Machine Learning Based Flow Simulator: Flow Around an Airfoil with Vortex Generators

Abstract

Controlling the flow structure around an airfoil is crucial for increasing lift and reducing drag. Delaying flow separation improves aerodynamic performance, especially in aircraft and wind turbines. In recent years, artificial intelligence and machine learning methods have emerged as fast and cost-effective alternatives to traditional approaches in fluid mechanics. In this study, we aimed to control the flow around the NACA (National Advisory Committee for Aeronautics) 4412 airfoil using vortex generators (VGs) and to develop a machine-learning-based flow simulator that predicts velocity components based on angle of attack, VG yaw angle, and spatial coordinates.
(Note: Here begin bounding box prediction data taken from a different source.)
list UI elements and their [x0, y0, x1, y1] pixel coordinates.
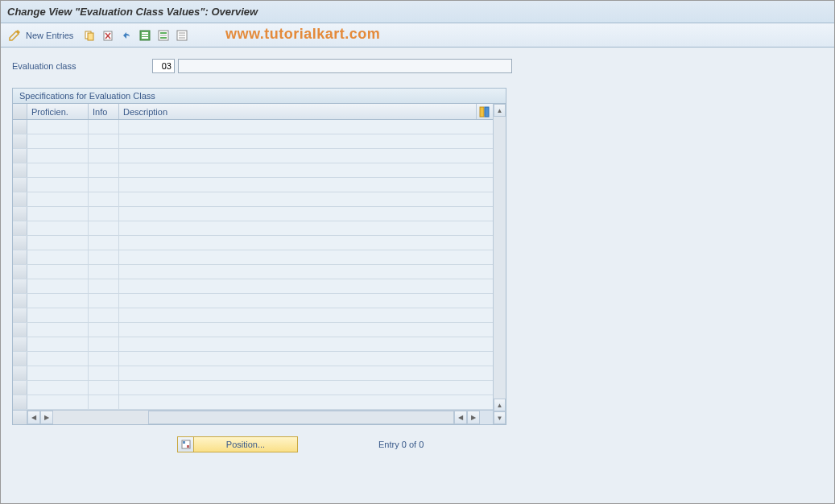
- title-bar: Change View "Evaluation Class Values": O…: [1, 1, 834, 23]
- svg-rect-16: [179, 37, 185, 39]
- row-selector[interactable]: [13, 120, 27, 134]
- specifications-panel: Specifications for Evaluation Class Prof…: [12, 88, 506, 425]
- vertical-scrollbar: ▲ ▲ ▼: [493, 104, 506, 424]
- row-selector[interactable]: [13, 134, 27, 148]
- row-selector[interactable]: [13, 381, 27, 395]
- table-row: [13, 134, 493, 149]
- table-row: [13, 337, 493, 352]
- row-selector[interactable]: [13, 366, 27, 380]
- change-icon[interactable]: [7, 28, 22, 43]
- row-selector[interactable]: [13, 337, 27, 351]
- table-row: [13, 308, 493, 323]
- table-row: [13, 250, 493, 265]
- cell-description[interactable]: [119, 120, 493, 134]
- svg-rect-8: [142, 37, 148, 39]
- svg-rect-6: [142, 32, 148, 34]
- table-row: [13, 149, 493, 163]
- cell-info[interactable]: [89, 120, 119, 134]
- vscroll-up-icon[interactable]: ▲: [494, 104, 506, 117]
- table-row: [13, 294, 493, 308]
- table-row: [13, 366, 493, 381]
- svg-rect-17: [480, 107, 484, 117]
- select-block-icon[interactable]: [156, 28, 171, 43]
- window-title: Change View "Evaluation Class Values": O…: [7, 6, 258, 18]
- row-selector[interactable]: [13, 207, 27, 221]
- vscroll-up2-icon[interactable]: ▲: [494, 399, 506, 411]
- svg-rect-20: [183, 441, 185, 444]
- new-entries-button[interactable]: New Entries: [26, 31, 73, 40]
- row-selector[interactable]: [13, 265, 27, 279]
- table-row: [13, 395, 493, 410]
- svg-rect-1: [88, 33, 93, 40]
- column-header-info[interactable]: Info: [89, 104, 119, 119]
- table-row: [13, 163, 493, 178]
- table-row: [13, 352, 493, 366]
- table-row: [13, 279, 493, 294]
- table-row: [13, 178, 493, 192]
- row-selector[interactable]: [13, 323, 27, 337]
- row-selector[interactable]: [13, 192, 27, 206]
- footer-row: Position... Entry 0 of 0: [12, 436, 823, 452]
- svg-rect-10: [160, 32, 167, 34]
- row-selector[interactable]: [13, 352, 27, 366]
- hscroll-left2-icon[interactable]: ◀: [454, 411, 467, 424]
- row-selector[interactable]: [13, 178, 27, 192]
- hscroll-left-icon[interactable]: ◀: [27, 411, 40, 424]
- copy-icon[interactable]: [82, 28, 97, 43]
- evaluation-class-row: Evaluation class: [12, 59, 823, 73]
- delete-icon[interactable]: [101, 28, 115, 43]
- data-grid: Proficien. Info Description: [13, 104, 506, 424]
- row-selector[interactable]: [13, 236, 27, 250]
- watermark-text: www.tutorialkart.com: [225, 26, 380, 43]
- table-row: [13, 221, 493, 236]
- row-selector[interactable]: [13, 395, 27, 409]
- undo-icon[interactable]: [119, 28, 134, 43]
- deselect-icon[interactable]: [175, 28, 189, 43]
- table-row: [13, 120, 493, 134]
- horizontal-scrollbar: ◀ ▶ ◀ ▶: [13, 410, 493, 424]
- svg-rect-18: [485, 107, 489, 117]
- select-all-header[interactable]: [13, 104, 27, 119]
- grid-body: [13, 120, 493, 410]
- select-all-icon[interactable]: [138, 28, 152, 43]
- vscroll-down-icon[interactable]: ▼: [494, 411, 506, 424]
- position-button[interactable]: Position...: [177, 436, 298, 452]
- svg-rect-11: [160, 35, 167, 36]
- row-selector[interactable]: [13, 279, 27, 293]
- panel-title: Specifications for Evaluation Class: [13, 89, 506, 104]
- hscroll-right-icon[interactable]: ▶: [40, 411, 53, 424]
- svg-rect-21: [187, 445, 189, 448]
- row-selector[interactable]: [13, 308, 27, 322]
- entry-status-text: Entry 0 of 0: [378, 440, 424, 449]
- grid-header-row: Proficien. Info Description: [13, 104, 493, 120]
- row-selector[interactable]: [13, 149, 27, 163]
- column-header-description[interactable]: Description: [119, 104, 477, 119]
- table-row: [13, 323, 493, 337]
- row-selector[interactable]: [13, 163, 27, 177]
- toolbar: New Entries: [1, 23, 834, 48]
- table-row: [13, 265, 493, 279]
- vscroll-track[interactable]: [494, 117, 506, 399]
- row-selector[interactable]: [13, 294, 27, 308]
- evaluation-class-label: Evaluation class: [12, 61, 149, 71]
- svg-rect-12: [160, 37, 167, 39]
- table-settings-icon[interactable]: [477, 104, 493, 119]
- cell-proficiency[interactable]: [27, 120, 89, 134]
- svg-rect-14: [179, 32, 185, 34]
- position-button-label: Position...: [194, 440, 297, 449]
- hscroll-right2-icon[interactable]: ▶: [467, 411, 480, 424]
- table-row: [13, 381, 493, 395]
- svg-rect-15: [179, 35, 185, 36]
- table-row: [13, 192, 493, 207]
- row-selector[interactable]: [13, 221, 27, 235]
- evaluation-class-code-input[interactable]: [152, 59, 175, 73]
- position-icon: [178, 437, 194, 452]
- evaluation-class-desc-input[interactable]: [178, 59, 512, 73]
- svg-rect-7: [142, 35, 148, 36]
- content-area: Evaluation class Specifications for Eval…: [1, 48, 834, 503]
- row-selector[interactable]: [13, 250, 27, 264]
- hscroll-track[interactable]: [148, 411, 454, 424]
- table-row: [13, 207, 493, 221]
- column-header-proficiency[interactable]: Proficien.: [27, 104, 89, 119]
- table-row: [13, 236, 493, 250]
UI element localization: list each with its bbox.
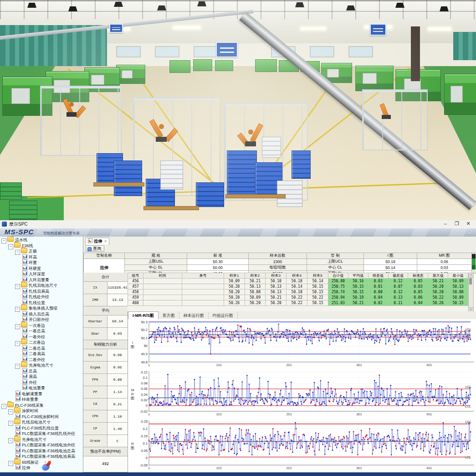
table-col-header[interactable]: 单号	[182, 273, 224, 279]
table-col-header[interactable]: 标准差	[408, 273, 428, 279]
tree-folder-扎线后电池尺寸[interactable]: −扎线后电池尺寸	[0, 282, 83, 288]
stats-value: 0.03	[107, 328, 128, 340]
tree-collapse-icon[interactable]: −	[1, 238, 6, 243]
tree-folder-流水线[interactable]: −流水线	[0, 237, 83, 243]
spec-scrollbar[interactable]	[471, 253, 476, 274]
tree-folder-二次卷边[interactable]: −二次卷边	[0, 339, 83, 345]
tree-item-入环深度[interactable]: 入环深度	[0, 271, 83, 277]
tree-folder-集电体插入预缩[interactable]: −集电体插入预缩	[0, 305, 83, 311]
table-col-header[interactable]: 最小值	[448, 273, 468, 279]
stats-label: PPK	[83, 374, 107, 386]
tree-item-二卷外径[interactable]: 二卷外径	[0, 357, 83, 362]
tree-item-锌膏重量[interactable]: 锌膏重量	[0, 396, 83, 402]
table-col-header[interactable]: 极差值	[388, 273, 408, 279]
table-col-header[interactable]: 样本2	[245, 273, 266, 279]
tree-collapse-icon[interactable]: −	[15, 364, 20, 369]
query-button[interactable]: Q查询	[86, 245, 104, 252]
svg-text:0.02: 0.02	[141, 398, 148, 402]
tree-item-电池重量[interactable]: 电池重量	[0, 385, 83, 391]
tree-item-开口部外径[interactable]: 开口部外径	[0, 316, 83, 322]
tree-item-环重[interactable]: 环重	[0, 259, 83, 265]
tree-item-扎线位置[interactable]: 扎线位置	[0, 300, 83, 305]
table-col-header[interactable]: 样本4	[287, 273, 307, 279]
tree-folder-F36线[interactable]: −F36线	[0, 243, 83, 248]
tree-item-一卷总高[interactable]: 一卷总高	[0, 328, 83, 334]
tree-folder-光身电池尺寸[interactable]: −光身电池尺寸	[0, 436, 83, 442]
tree-item-总高[interactable]: 总高	[0, 368, 83, 374]
stats-label: CP	[83, 423, 107, 435]
spec-row[interactable]: 拉伸上限USL50.302300上限UCL50.180.06	[84, 259, 472, 265]
table-scrollbar-thumb[interactable]	[469, 278, 472, 285]
table-col-header[interactable]: 平均值	[348, 273, 368, 279]
close-button[interactable]: ✕	[463, 221, 473, 227]
tree-folder-涂胶时间[interactable]: −涂胶时间	[0, 408, 83, 414]
tree-item-入环后重量[interactable]: 入环后重量	[0, 277, 83, 283]
tree-item-一卷外径[interactable]: 一卷外径	[0, 334, 83, 340]
table-cell: 0.13	[388, 295, 408, 300]
tree-item-电解液重量[interactable]: 电解液重量	[0, 391, 83, 397]
tree-folder-光身电池尺寸[interactable]: −光身电池尺寸	[0, 362, 83, 368]
tree-item-二卷肩高[interactable]: 二卷肩高	[0, 351, 83, 357]
spec-cell: 上限USL	[125, 259, 187, 265]
scroll-up-icon[interactable]: ˄	[469, 273, 473, 278]
tree-item-肩高[interactable]: 肩高	[0, 373, 83, 379]
tree-item-PLC数据采集-F36线扎线外径[interactable]: PLC数据采集-F36线扎线外径	[0, 430, 83, 436]
settings-gear-icon[interactable]: ⚙	[466, 228, 472, 236]
table-scrollbar[interactable]: ˄ ˅	[468, 273, 474, 312]
tab-close-icon[interactable]: ×	[104, 239, 107, 243]
tree-item-插入后总高[interactable]: 插入后总高	[0, 311, 83, 317]
tree-folder-PLC-F36线采集[interactable]: −PLC-F36线采集	[0, 402, 83, 408]
stats-row-CP: CP1.40	[83, 423, 128, 435]
table-col-header[interactable]: 样本5	[307, 273, 328, 279]
svg-text:401: 401	[426, 412, 432, 416]
tree-item-PLC数据采集-F36线电池总高[interactable]: PLC数据采集-F36线电池总高	[0, 448, 83, 454]
tree-item-外径[interactable]: 外径	[0, 379, 83, 385]
tab-lashen[interactable]: 拉伸×	[85, 238, 109, 245]
chart-tab-样本运行图[interactable]: 样本运行图	[179, 312, 209, 319]
tree-collapse-icon[interactable]: −	[8, 421, 13, 426]
spec-scrollbar-thumb[interactable]	[472, 254, 476, 269]
tree-item-扎线处外径[interactable]: 扎线处外径	[0, 294, 83, 300]
tree-folder-扎线后电池尺寸[interactable]: −扎线后电池尺寸	[0, 419, 83, 425]
table-col-header[interactable]: 时间	[143, 273, 182, 279]
spec-row[interactable]: 中心 SL50.00每组/组数中心 CL50.140.03	[84, 265, 472, 271]
table-row[interactable]: 45750.2050.1350.1350.1450.15250.7550.150…	[128, 284, 468, 290]
chart-tab-均值运行图[interactable]: 均值运行图	[209, 312, 238, 319]
tree-collapse-icon[interactable]: −	[15, 324, 20, 329]
table-col-header[interactable]: 移差值	[368, 273, 388, 279]
table-col-header[interactable]: 合计值	[328, 273, 348, 279]
tree-folder-一次卷边[interactable]: −一次卷边	[0, 322, 83, 328]
tree-collapse-icon[interactable]: −	[15, 284, 20, 289]
svg-text:1: 1	[148, 466, 150, 470]
chart-tab-直方图[interactable]: 直方图	[159, 312, 179, 319]
maximize-button[interactable]: ❐	[452, 221, 462, 227]
table-col-header[interactable]: 最大值	[428, 273, 448, 279]
minimize-button[interactable]: –	[440, 221, 450, 226]
table-row[interactable]: 45650.0950.2150.1050.1850.14250.8050.160…	[128, 279, 468, 284]
table-col-header[interactable]: 样本3	[266, 273, 287, 279]
tree-collapse-icon[interactable]: −	[15, 250, 20, 255]
app-logo: MS-SPC	[5, 228, 34, 236]
chart-tab-I-MR-R/S图[interactable]: I-MR-R/S图	[128, 311, 159, 320]
tree-collapse-icon[interactable]: −	[8, 409, 13, 414]
tree-collapse-icon[interactable]: −	[15, 341, 20, 346]
tree-collapse-icon[interactable]: −	[8, 244, 13, 249]
tree-item-环高[interactable]: 环高	[0, 254, 83, 260]
table-row[interactable]: 46050.2650.2050.2050.2250.15251.0350.210…	[128, 300, 468, 306]
tree-collapse-icon[interactable]: −	[1, 404, 6, 409]
tree-item-扎线后肩高[interactable]: 扎线后肩高	[0, 288, 83, 294]
svg-text:M: M	[131, 388, 134, 392]
table-col-header[interactable]: 样本1	[224, 273, 245, 279]
tree-item-二卷总高[interactable]: 二卷总高	[0, 345, 83, 351]
spec-col-header: 规 格	[125, 253, 187, 259]
svg-text:50.2: 50.2	[141, 328, 148, 332]
tree-collapse-icon[interactable]: −	[15, 307, 20, 312]
stats-row-Grade: GradeC	[83, 435, 128, 447]
tree-item-环硬度[interactable]: 环硬度	[0, 265, 83, 271]
tree-collapse-icon[interactable]: −	[8, 461, 13, 466]
tree-collapse-icon[interactable]: −	[8, 438, 13, 443]
tree-item-PLC数据采集-F36线电池肩高[interactable]: PLC数据采集-F36线电池肩高	[0, 453, 83, 459]
table-col-header[interactable]: 组号	[128, 273, 143, 279]
table-row[interactable]: 45850.2050.0850.1350.1850.15250.7450.150…	[128, 290, 468, 295]
table-row[interactable]: 45950.2050.0950.2150.2250.22250.9450.190…	[128, 295, 468, 300]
Experimental measurements were conducted in an open-surface, closed-loop water channel at a Reynolds number of Re = 1.0 x 104 using a two-dimensional Particle Image Velocimetry (PIV) system. A total of 60,500 data points were collected per velocity component from 20 experimental cases within the range of alpha = 0 degrees-20 degrees and beta = 15 degrees-30 degrees. A Multilayer Perceptron (MLP) model implemented using TensorFlow was trained to predict the ensemble-averaged (u) and (v) velocity components. We analyzed the effects of hidden layer neuron count and mini-batch size, achieving the highest accuracy with 41 neurons and a batch size of 4, yielding R2 values of 0.978 for (u) and 0.950 for (v). The error distributions were symmetric and closely approximated a Gaussian distribution. Experimental results showed that VGs delayed early-stage flow separation at low alpha but became less effective at higher alpha. The MLP model successfully reconstructed major flow features, providing a reliable data-driven alternative to CFD-based methods. Future work will extend the model to various airfoils, VG designs, Reynolds numbers, and unsteady flows using time-resolved PIV data.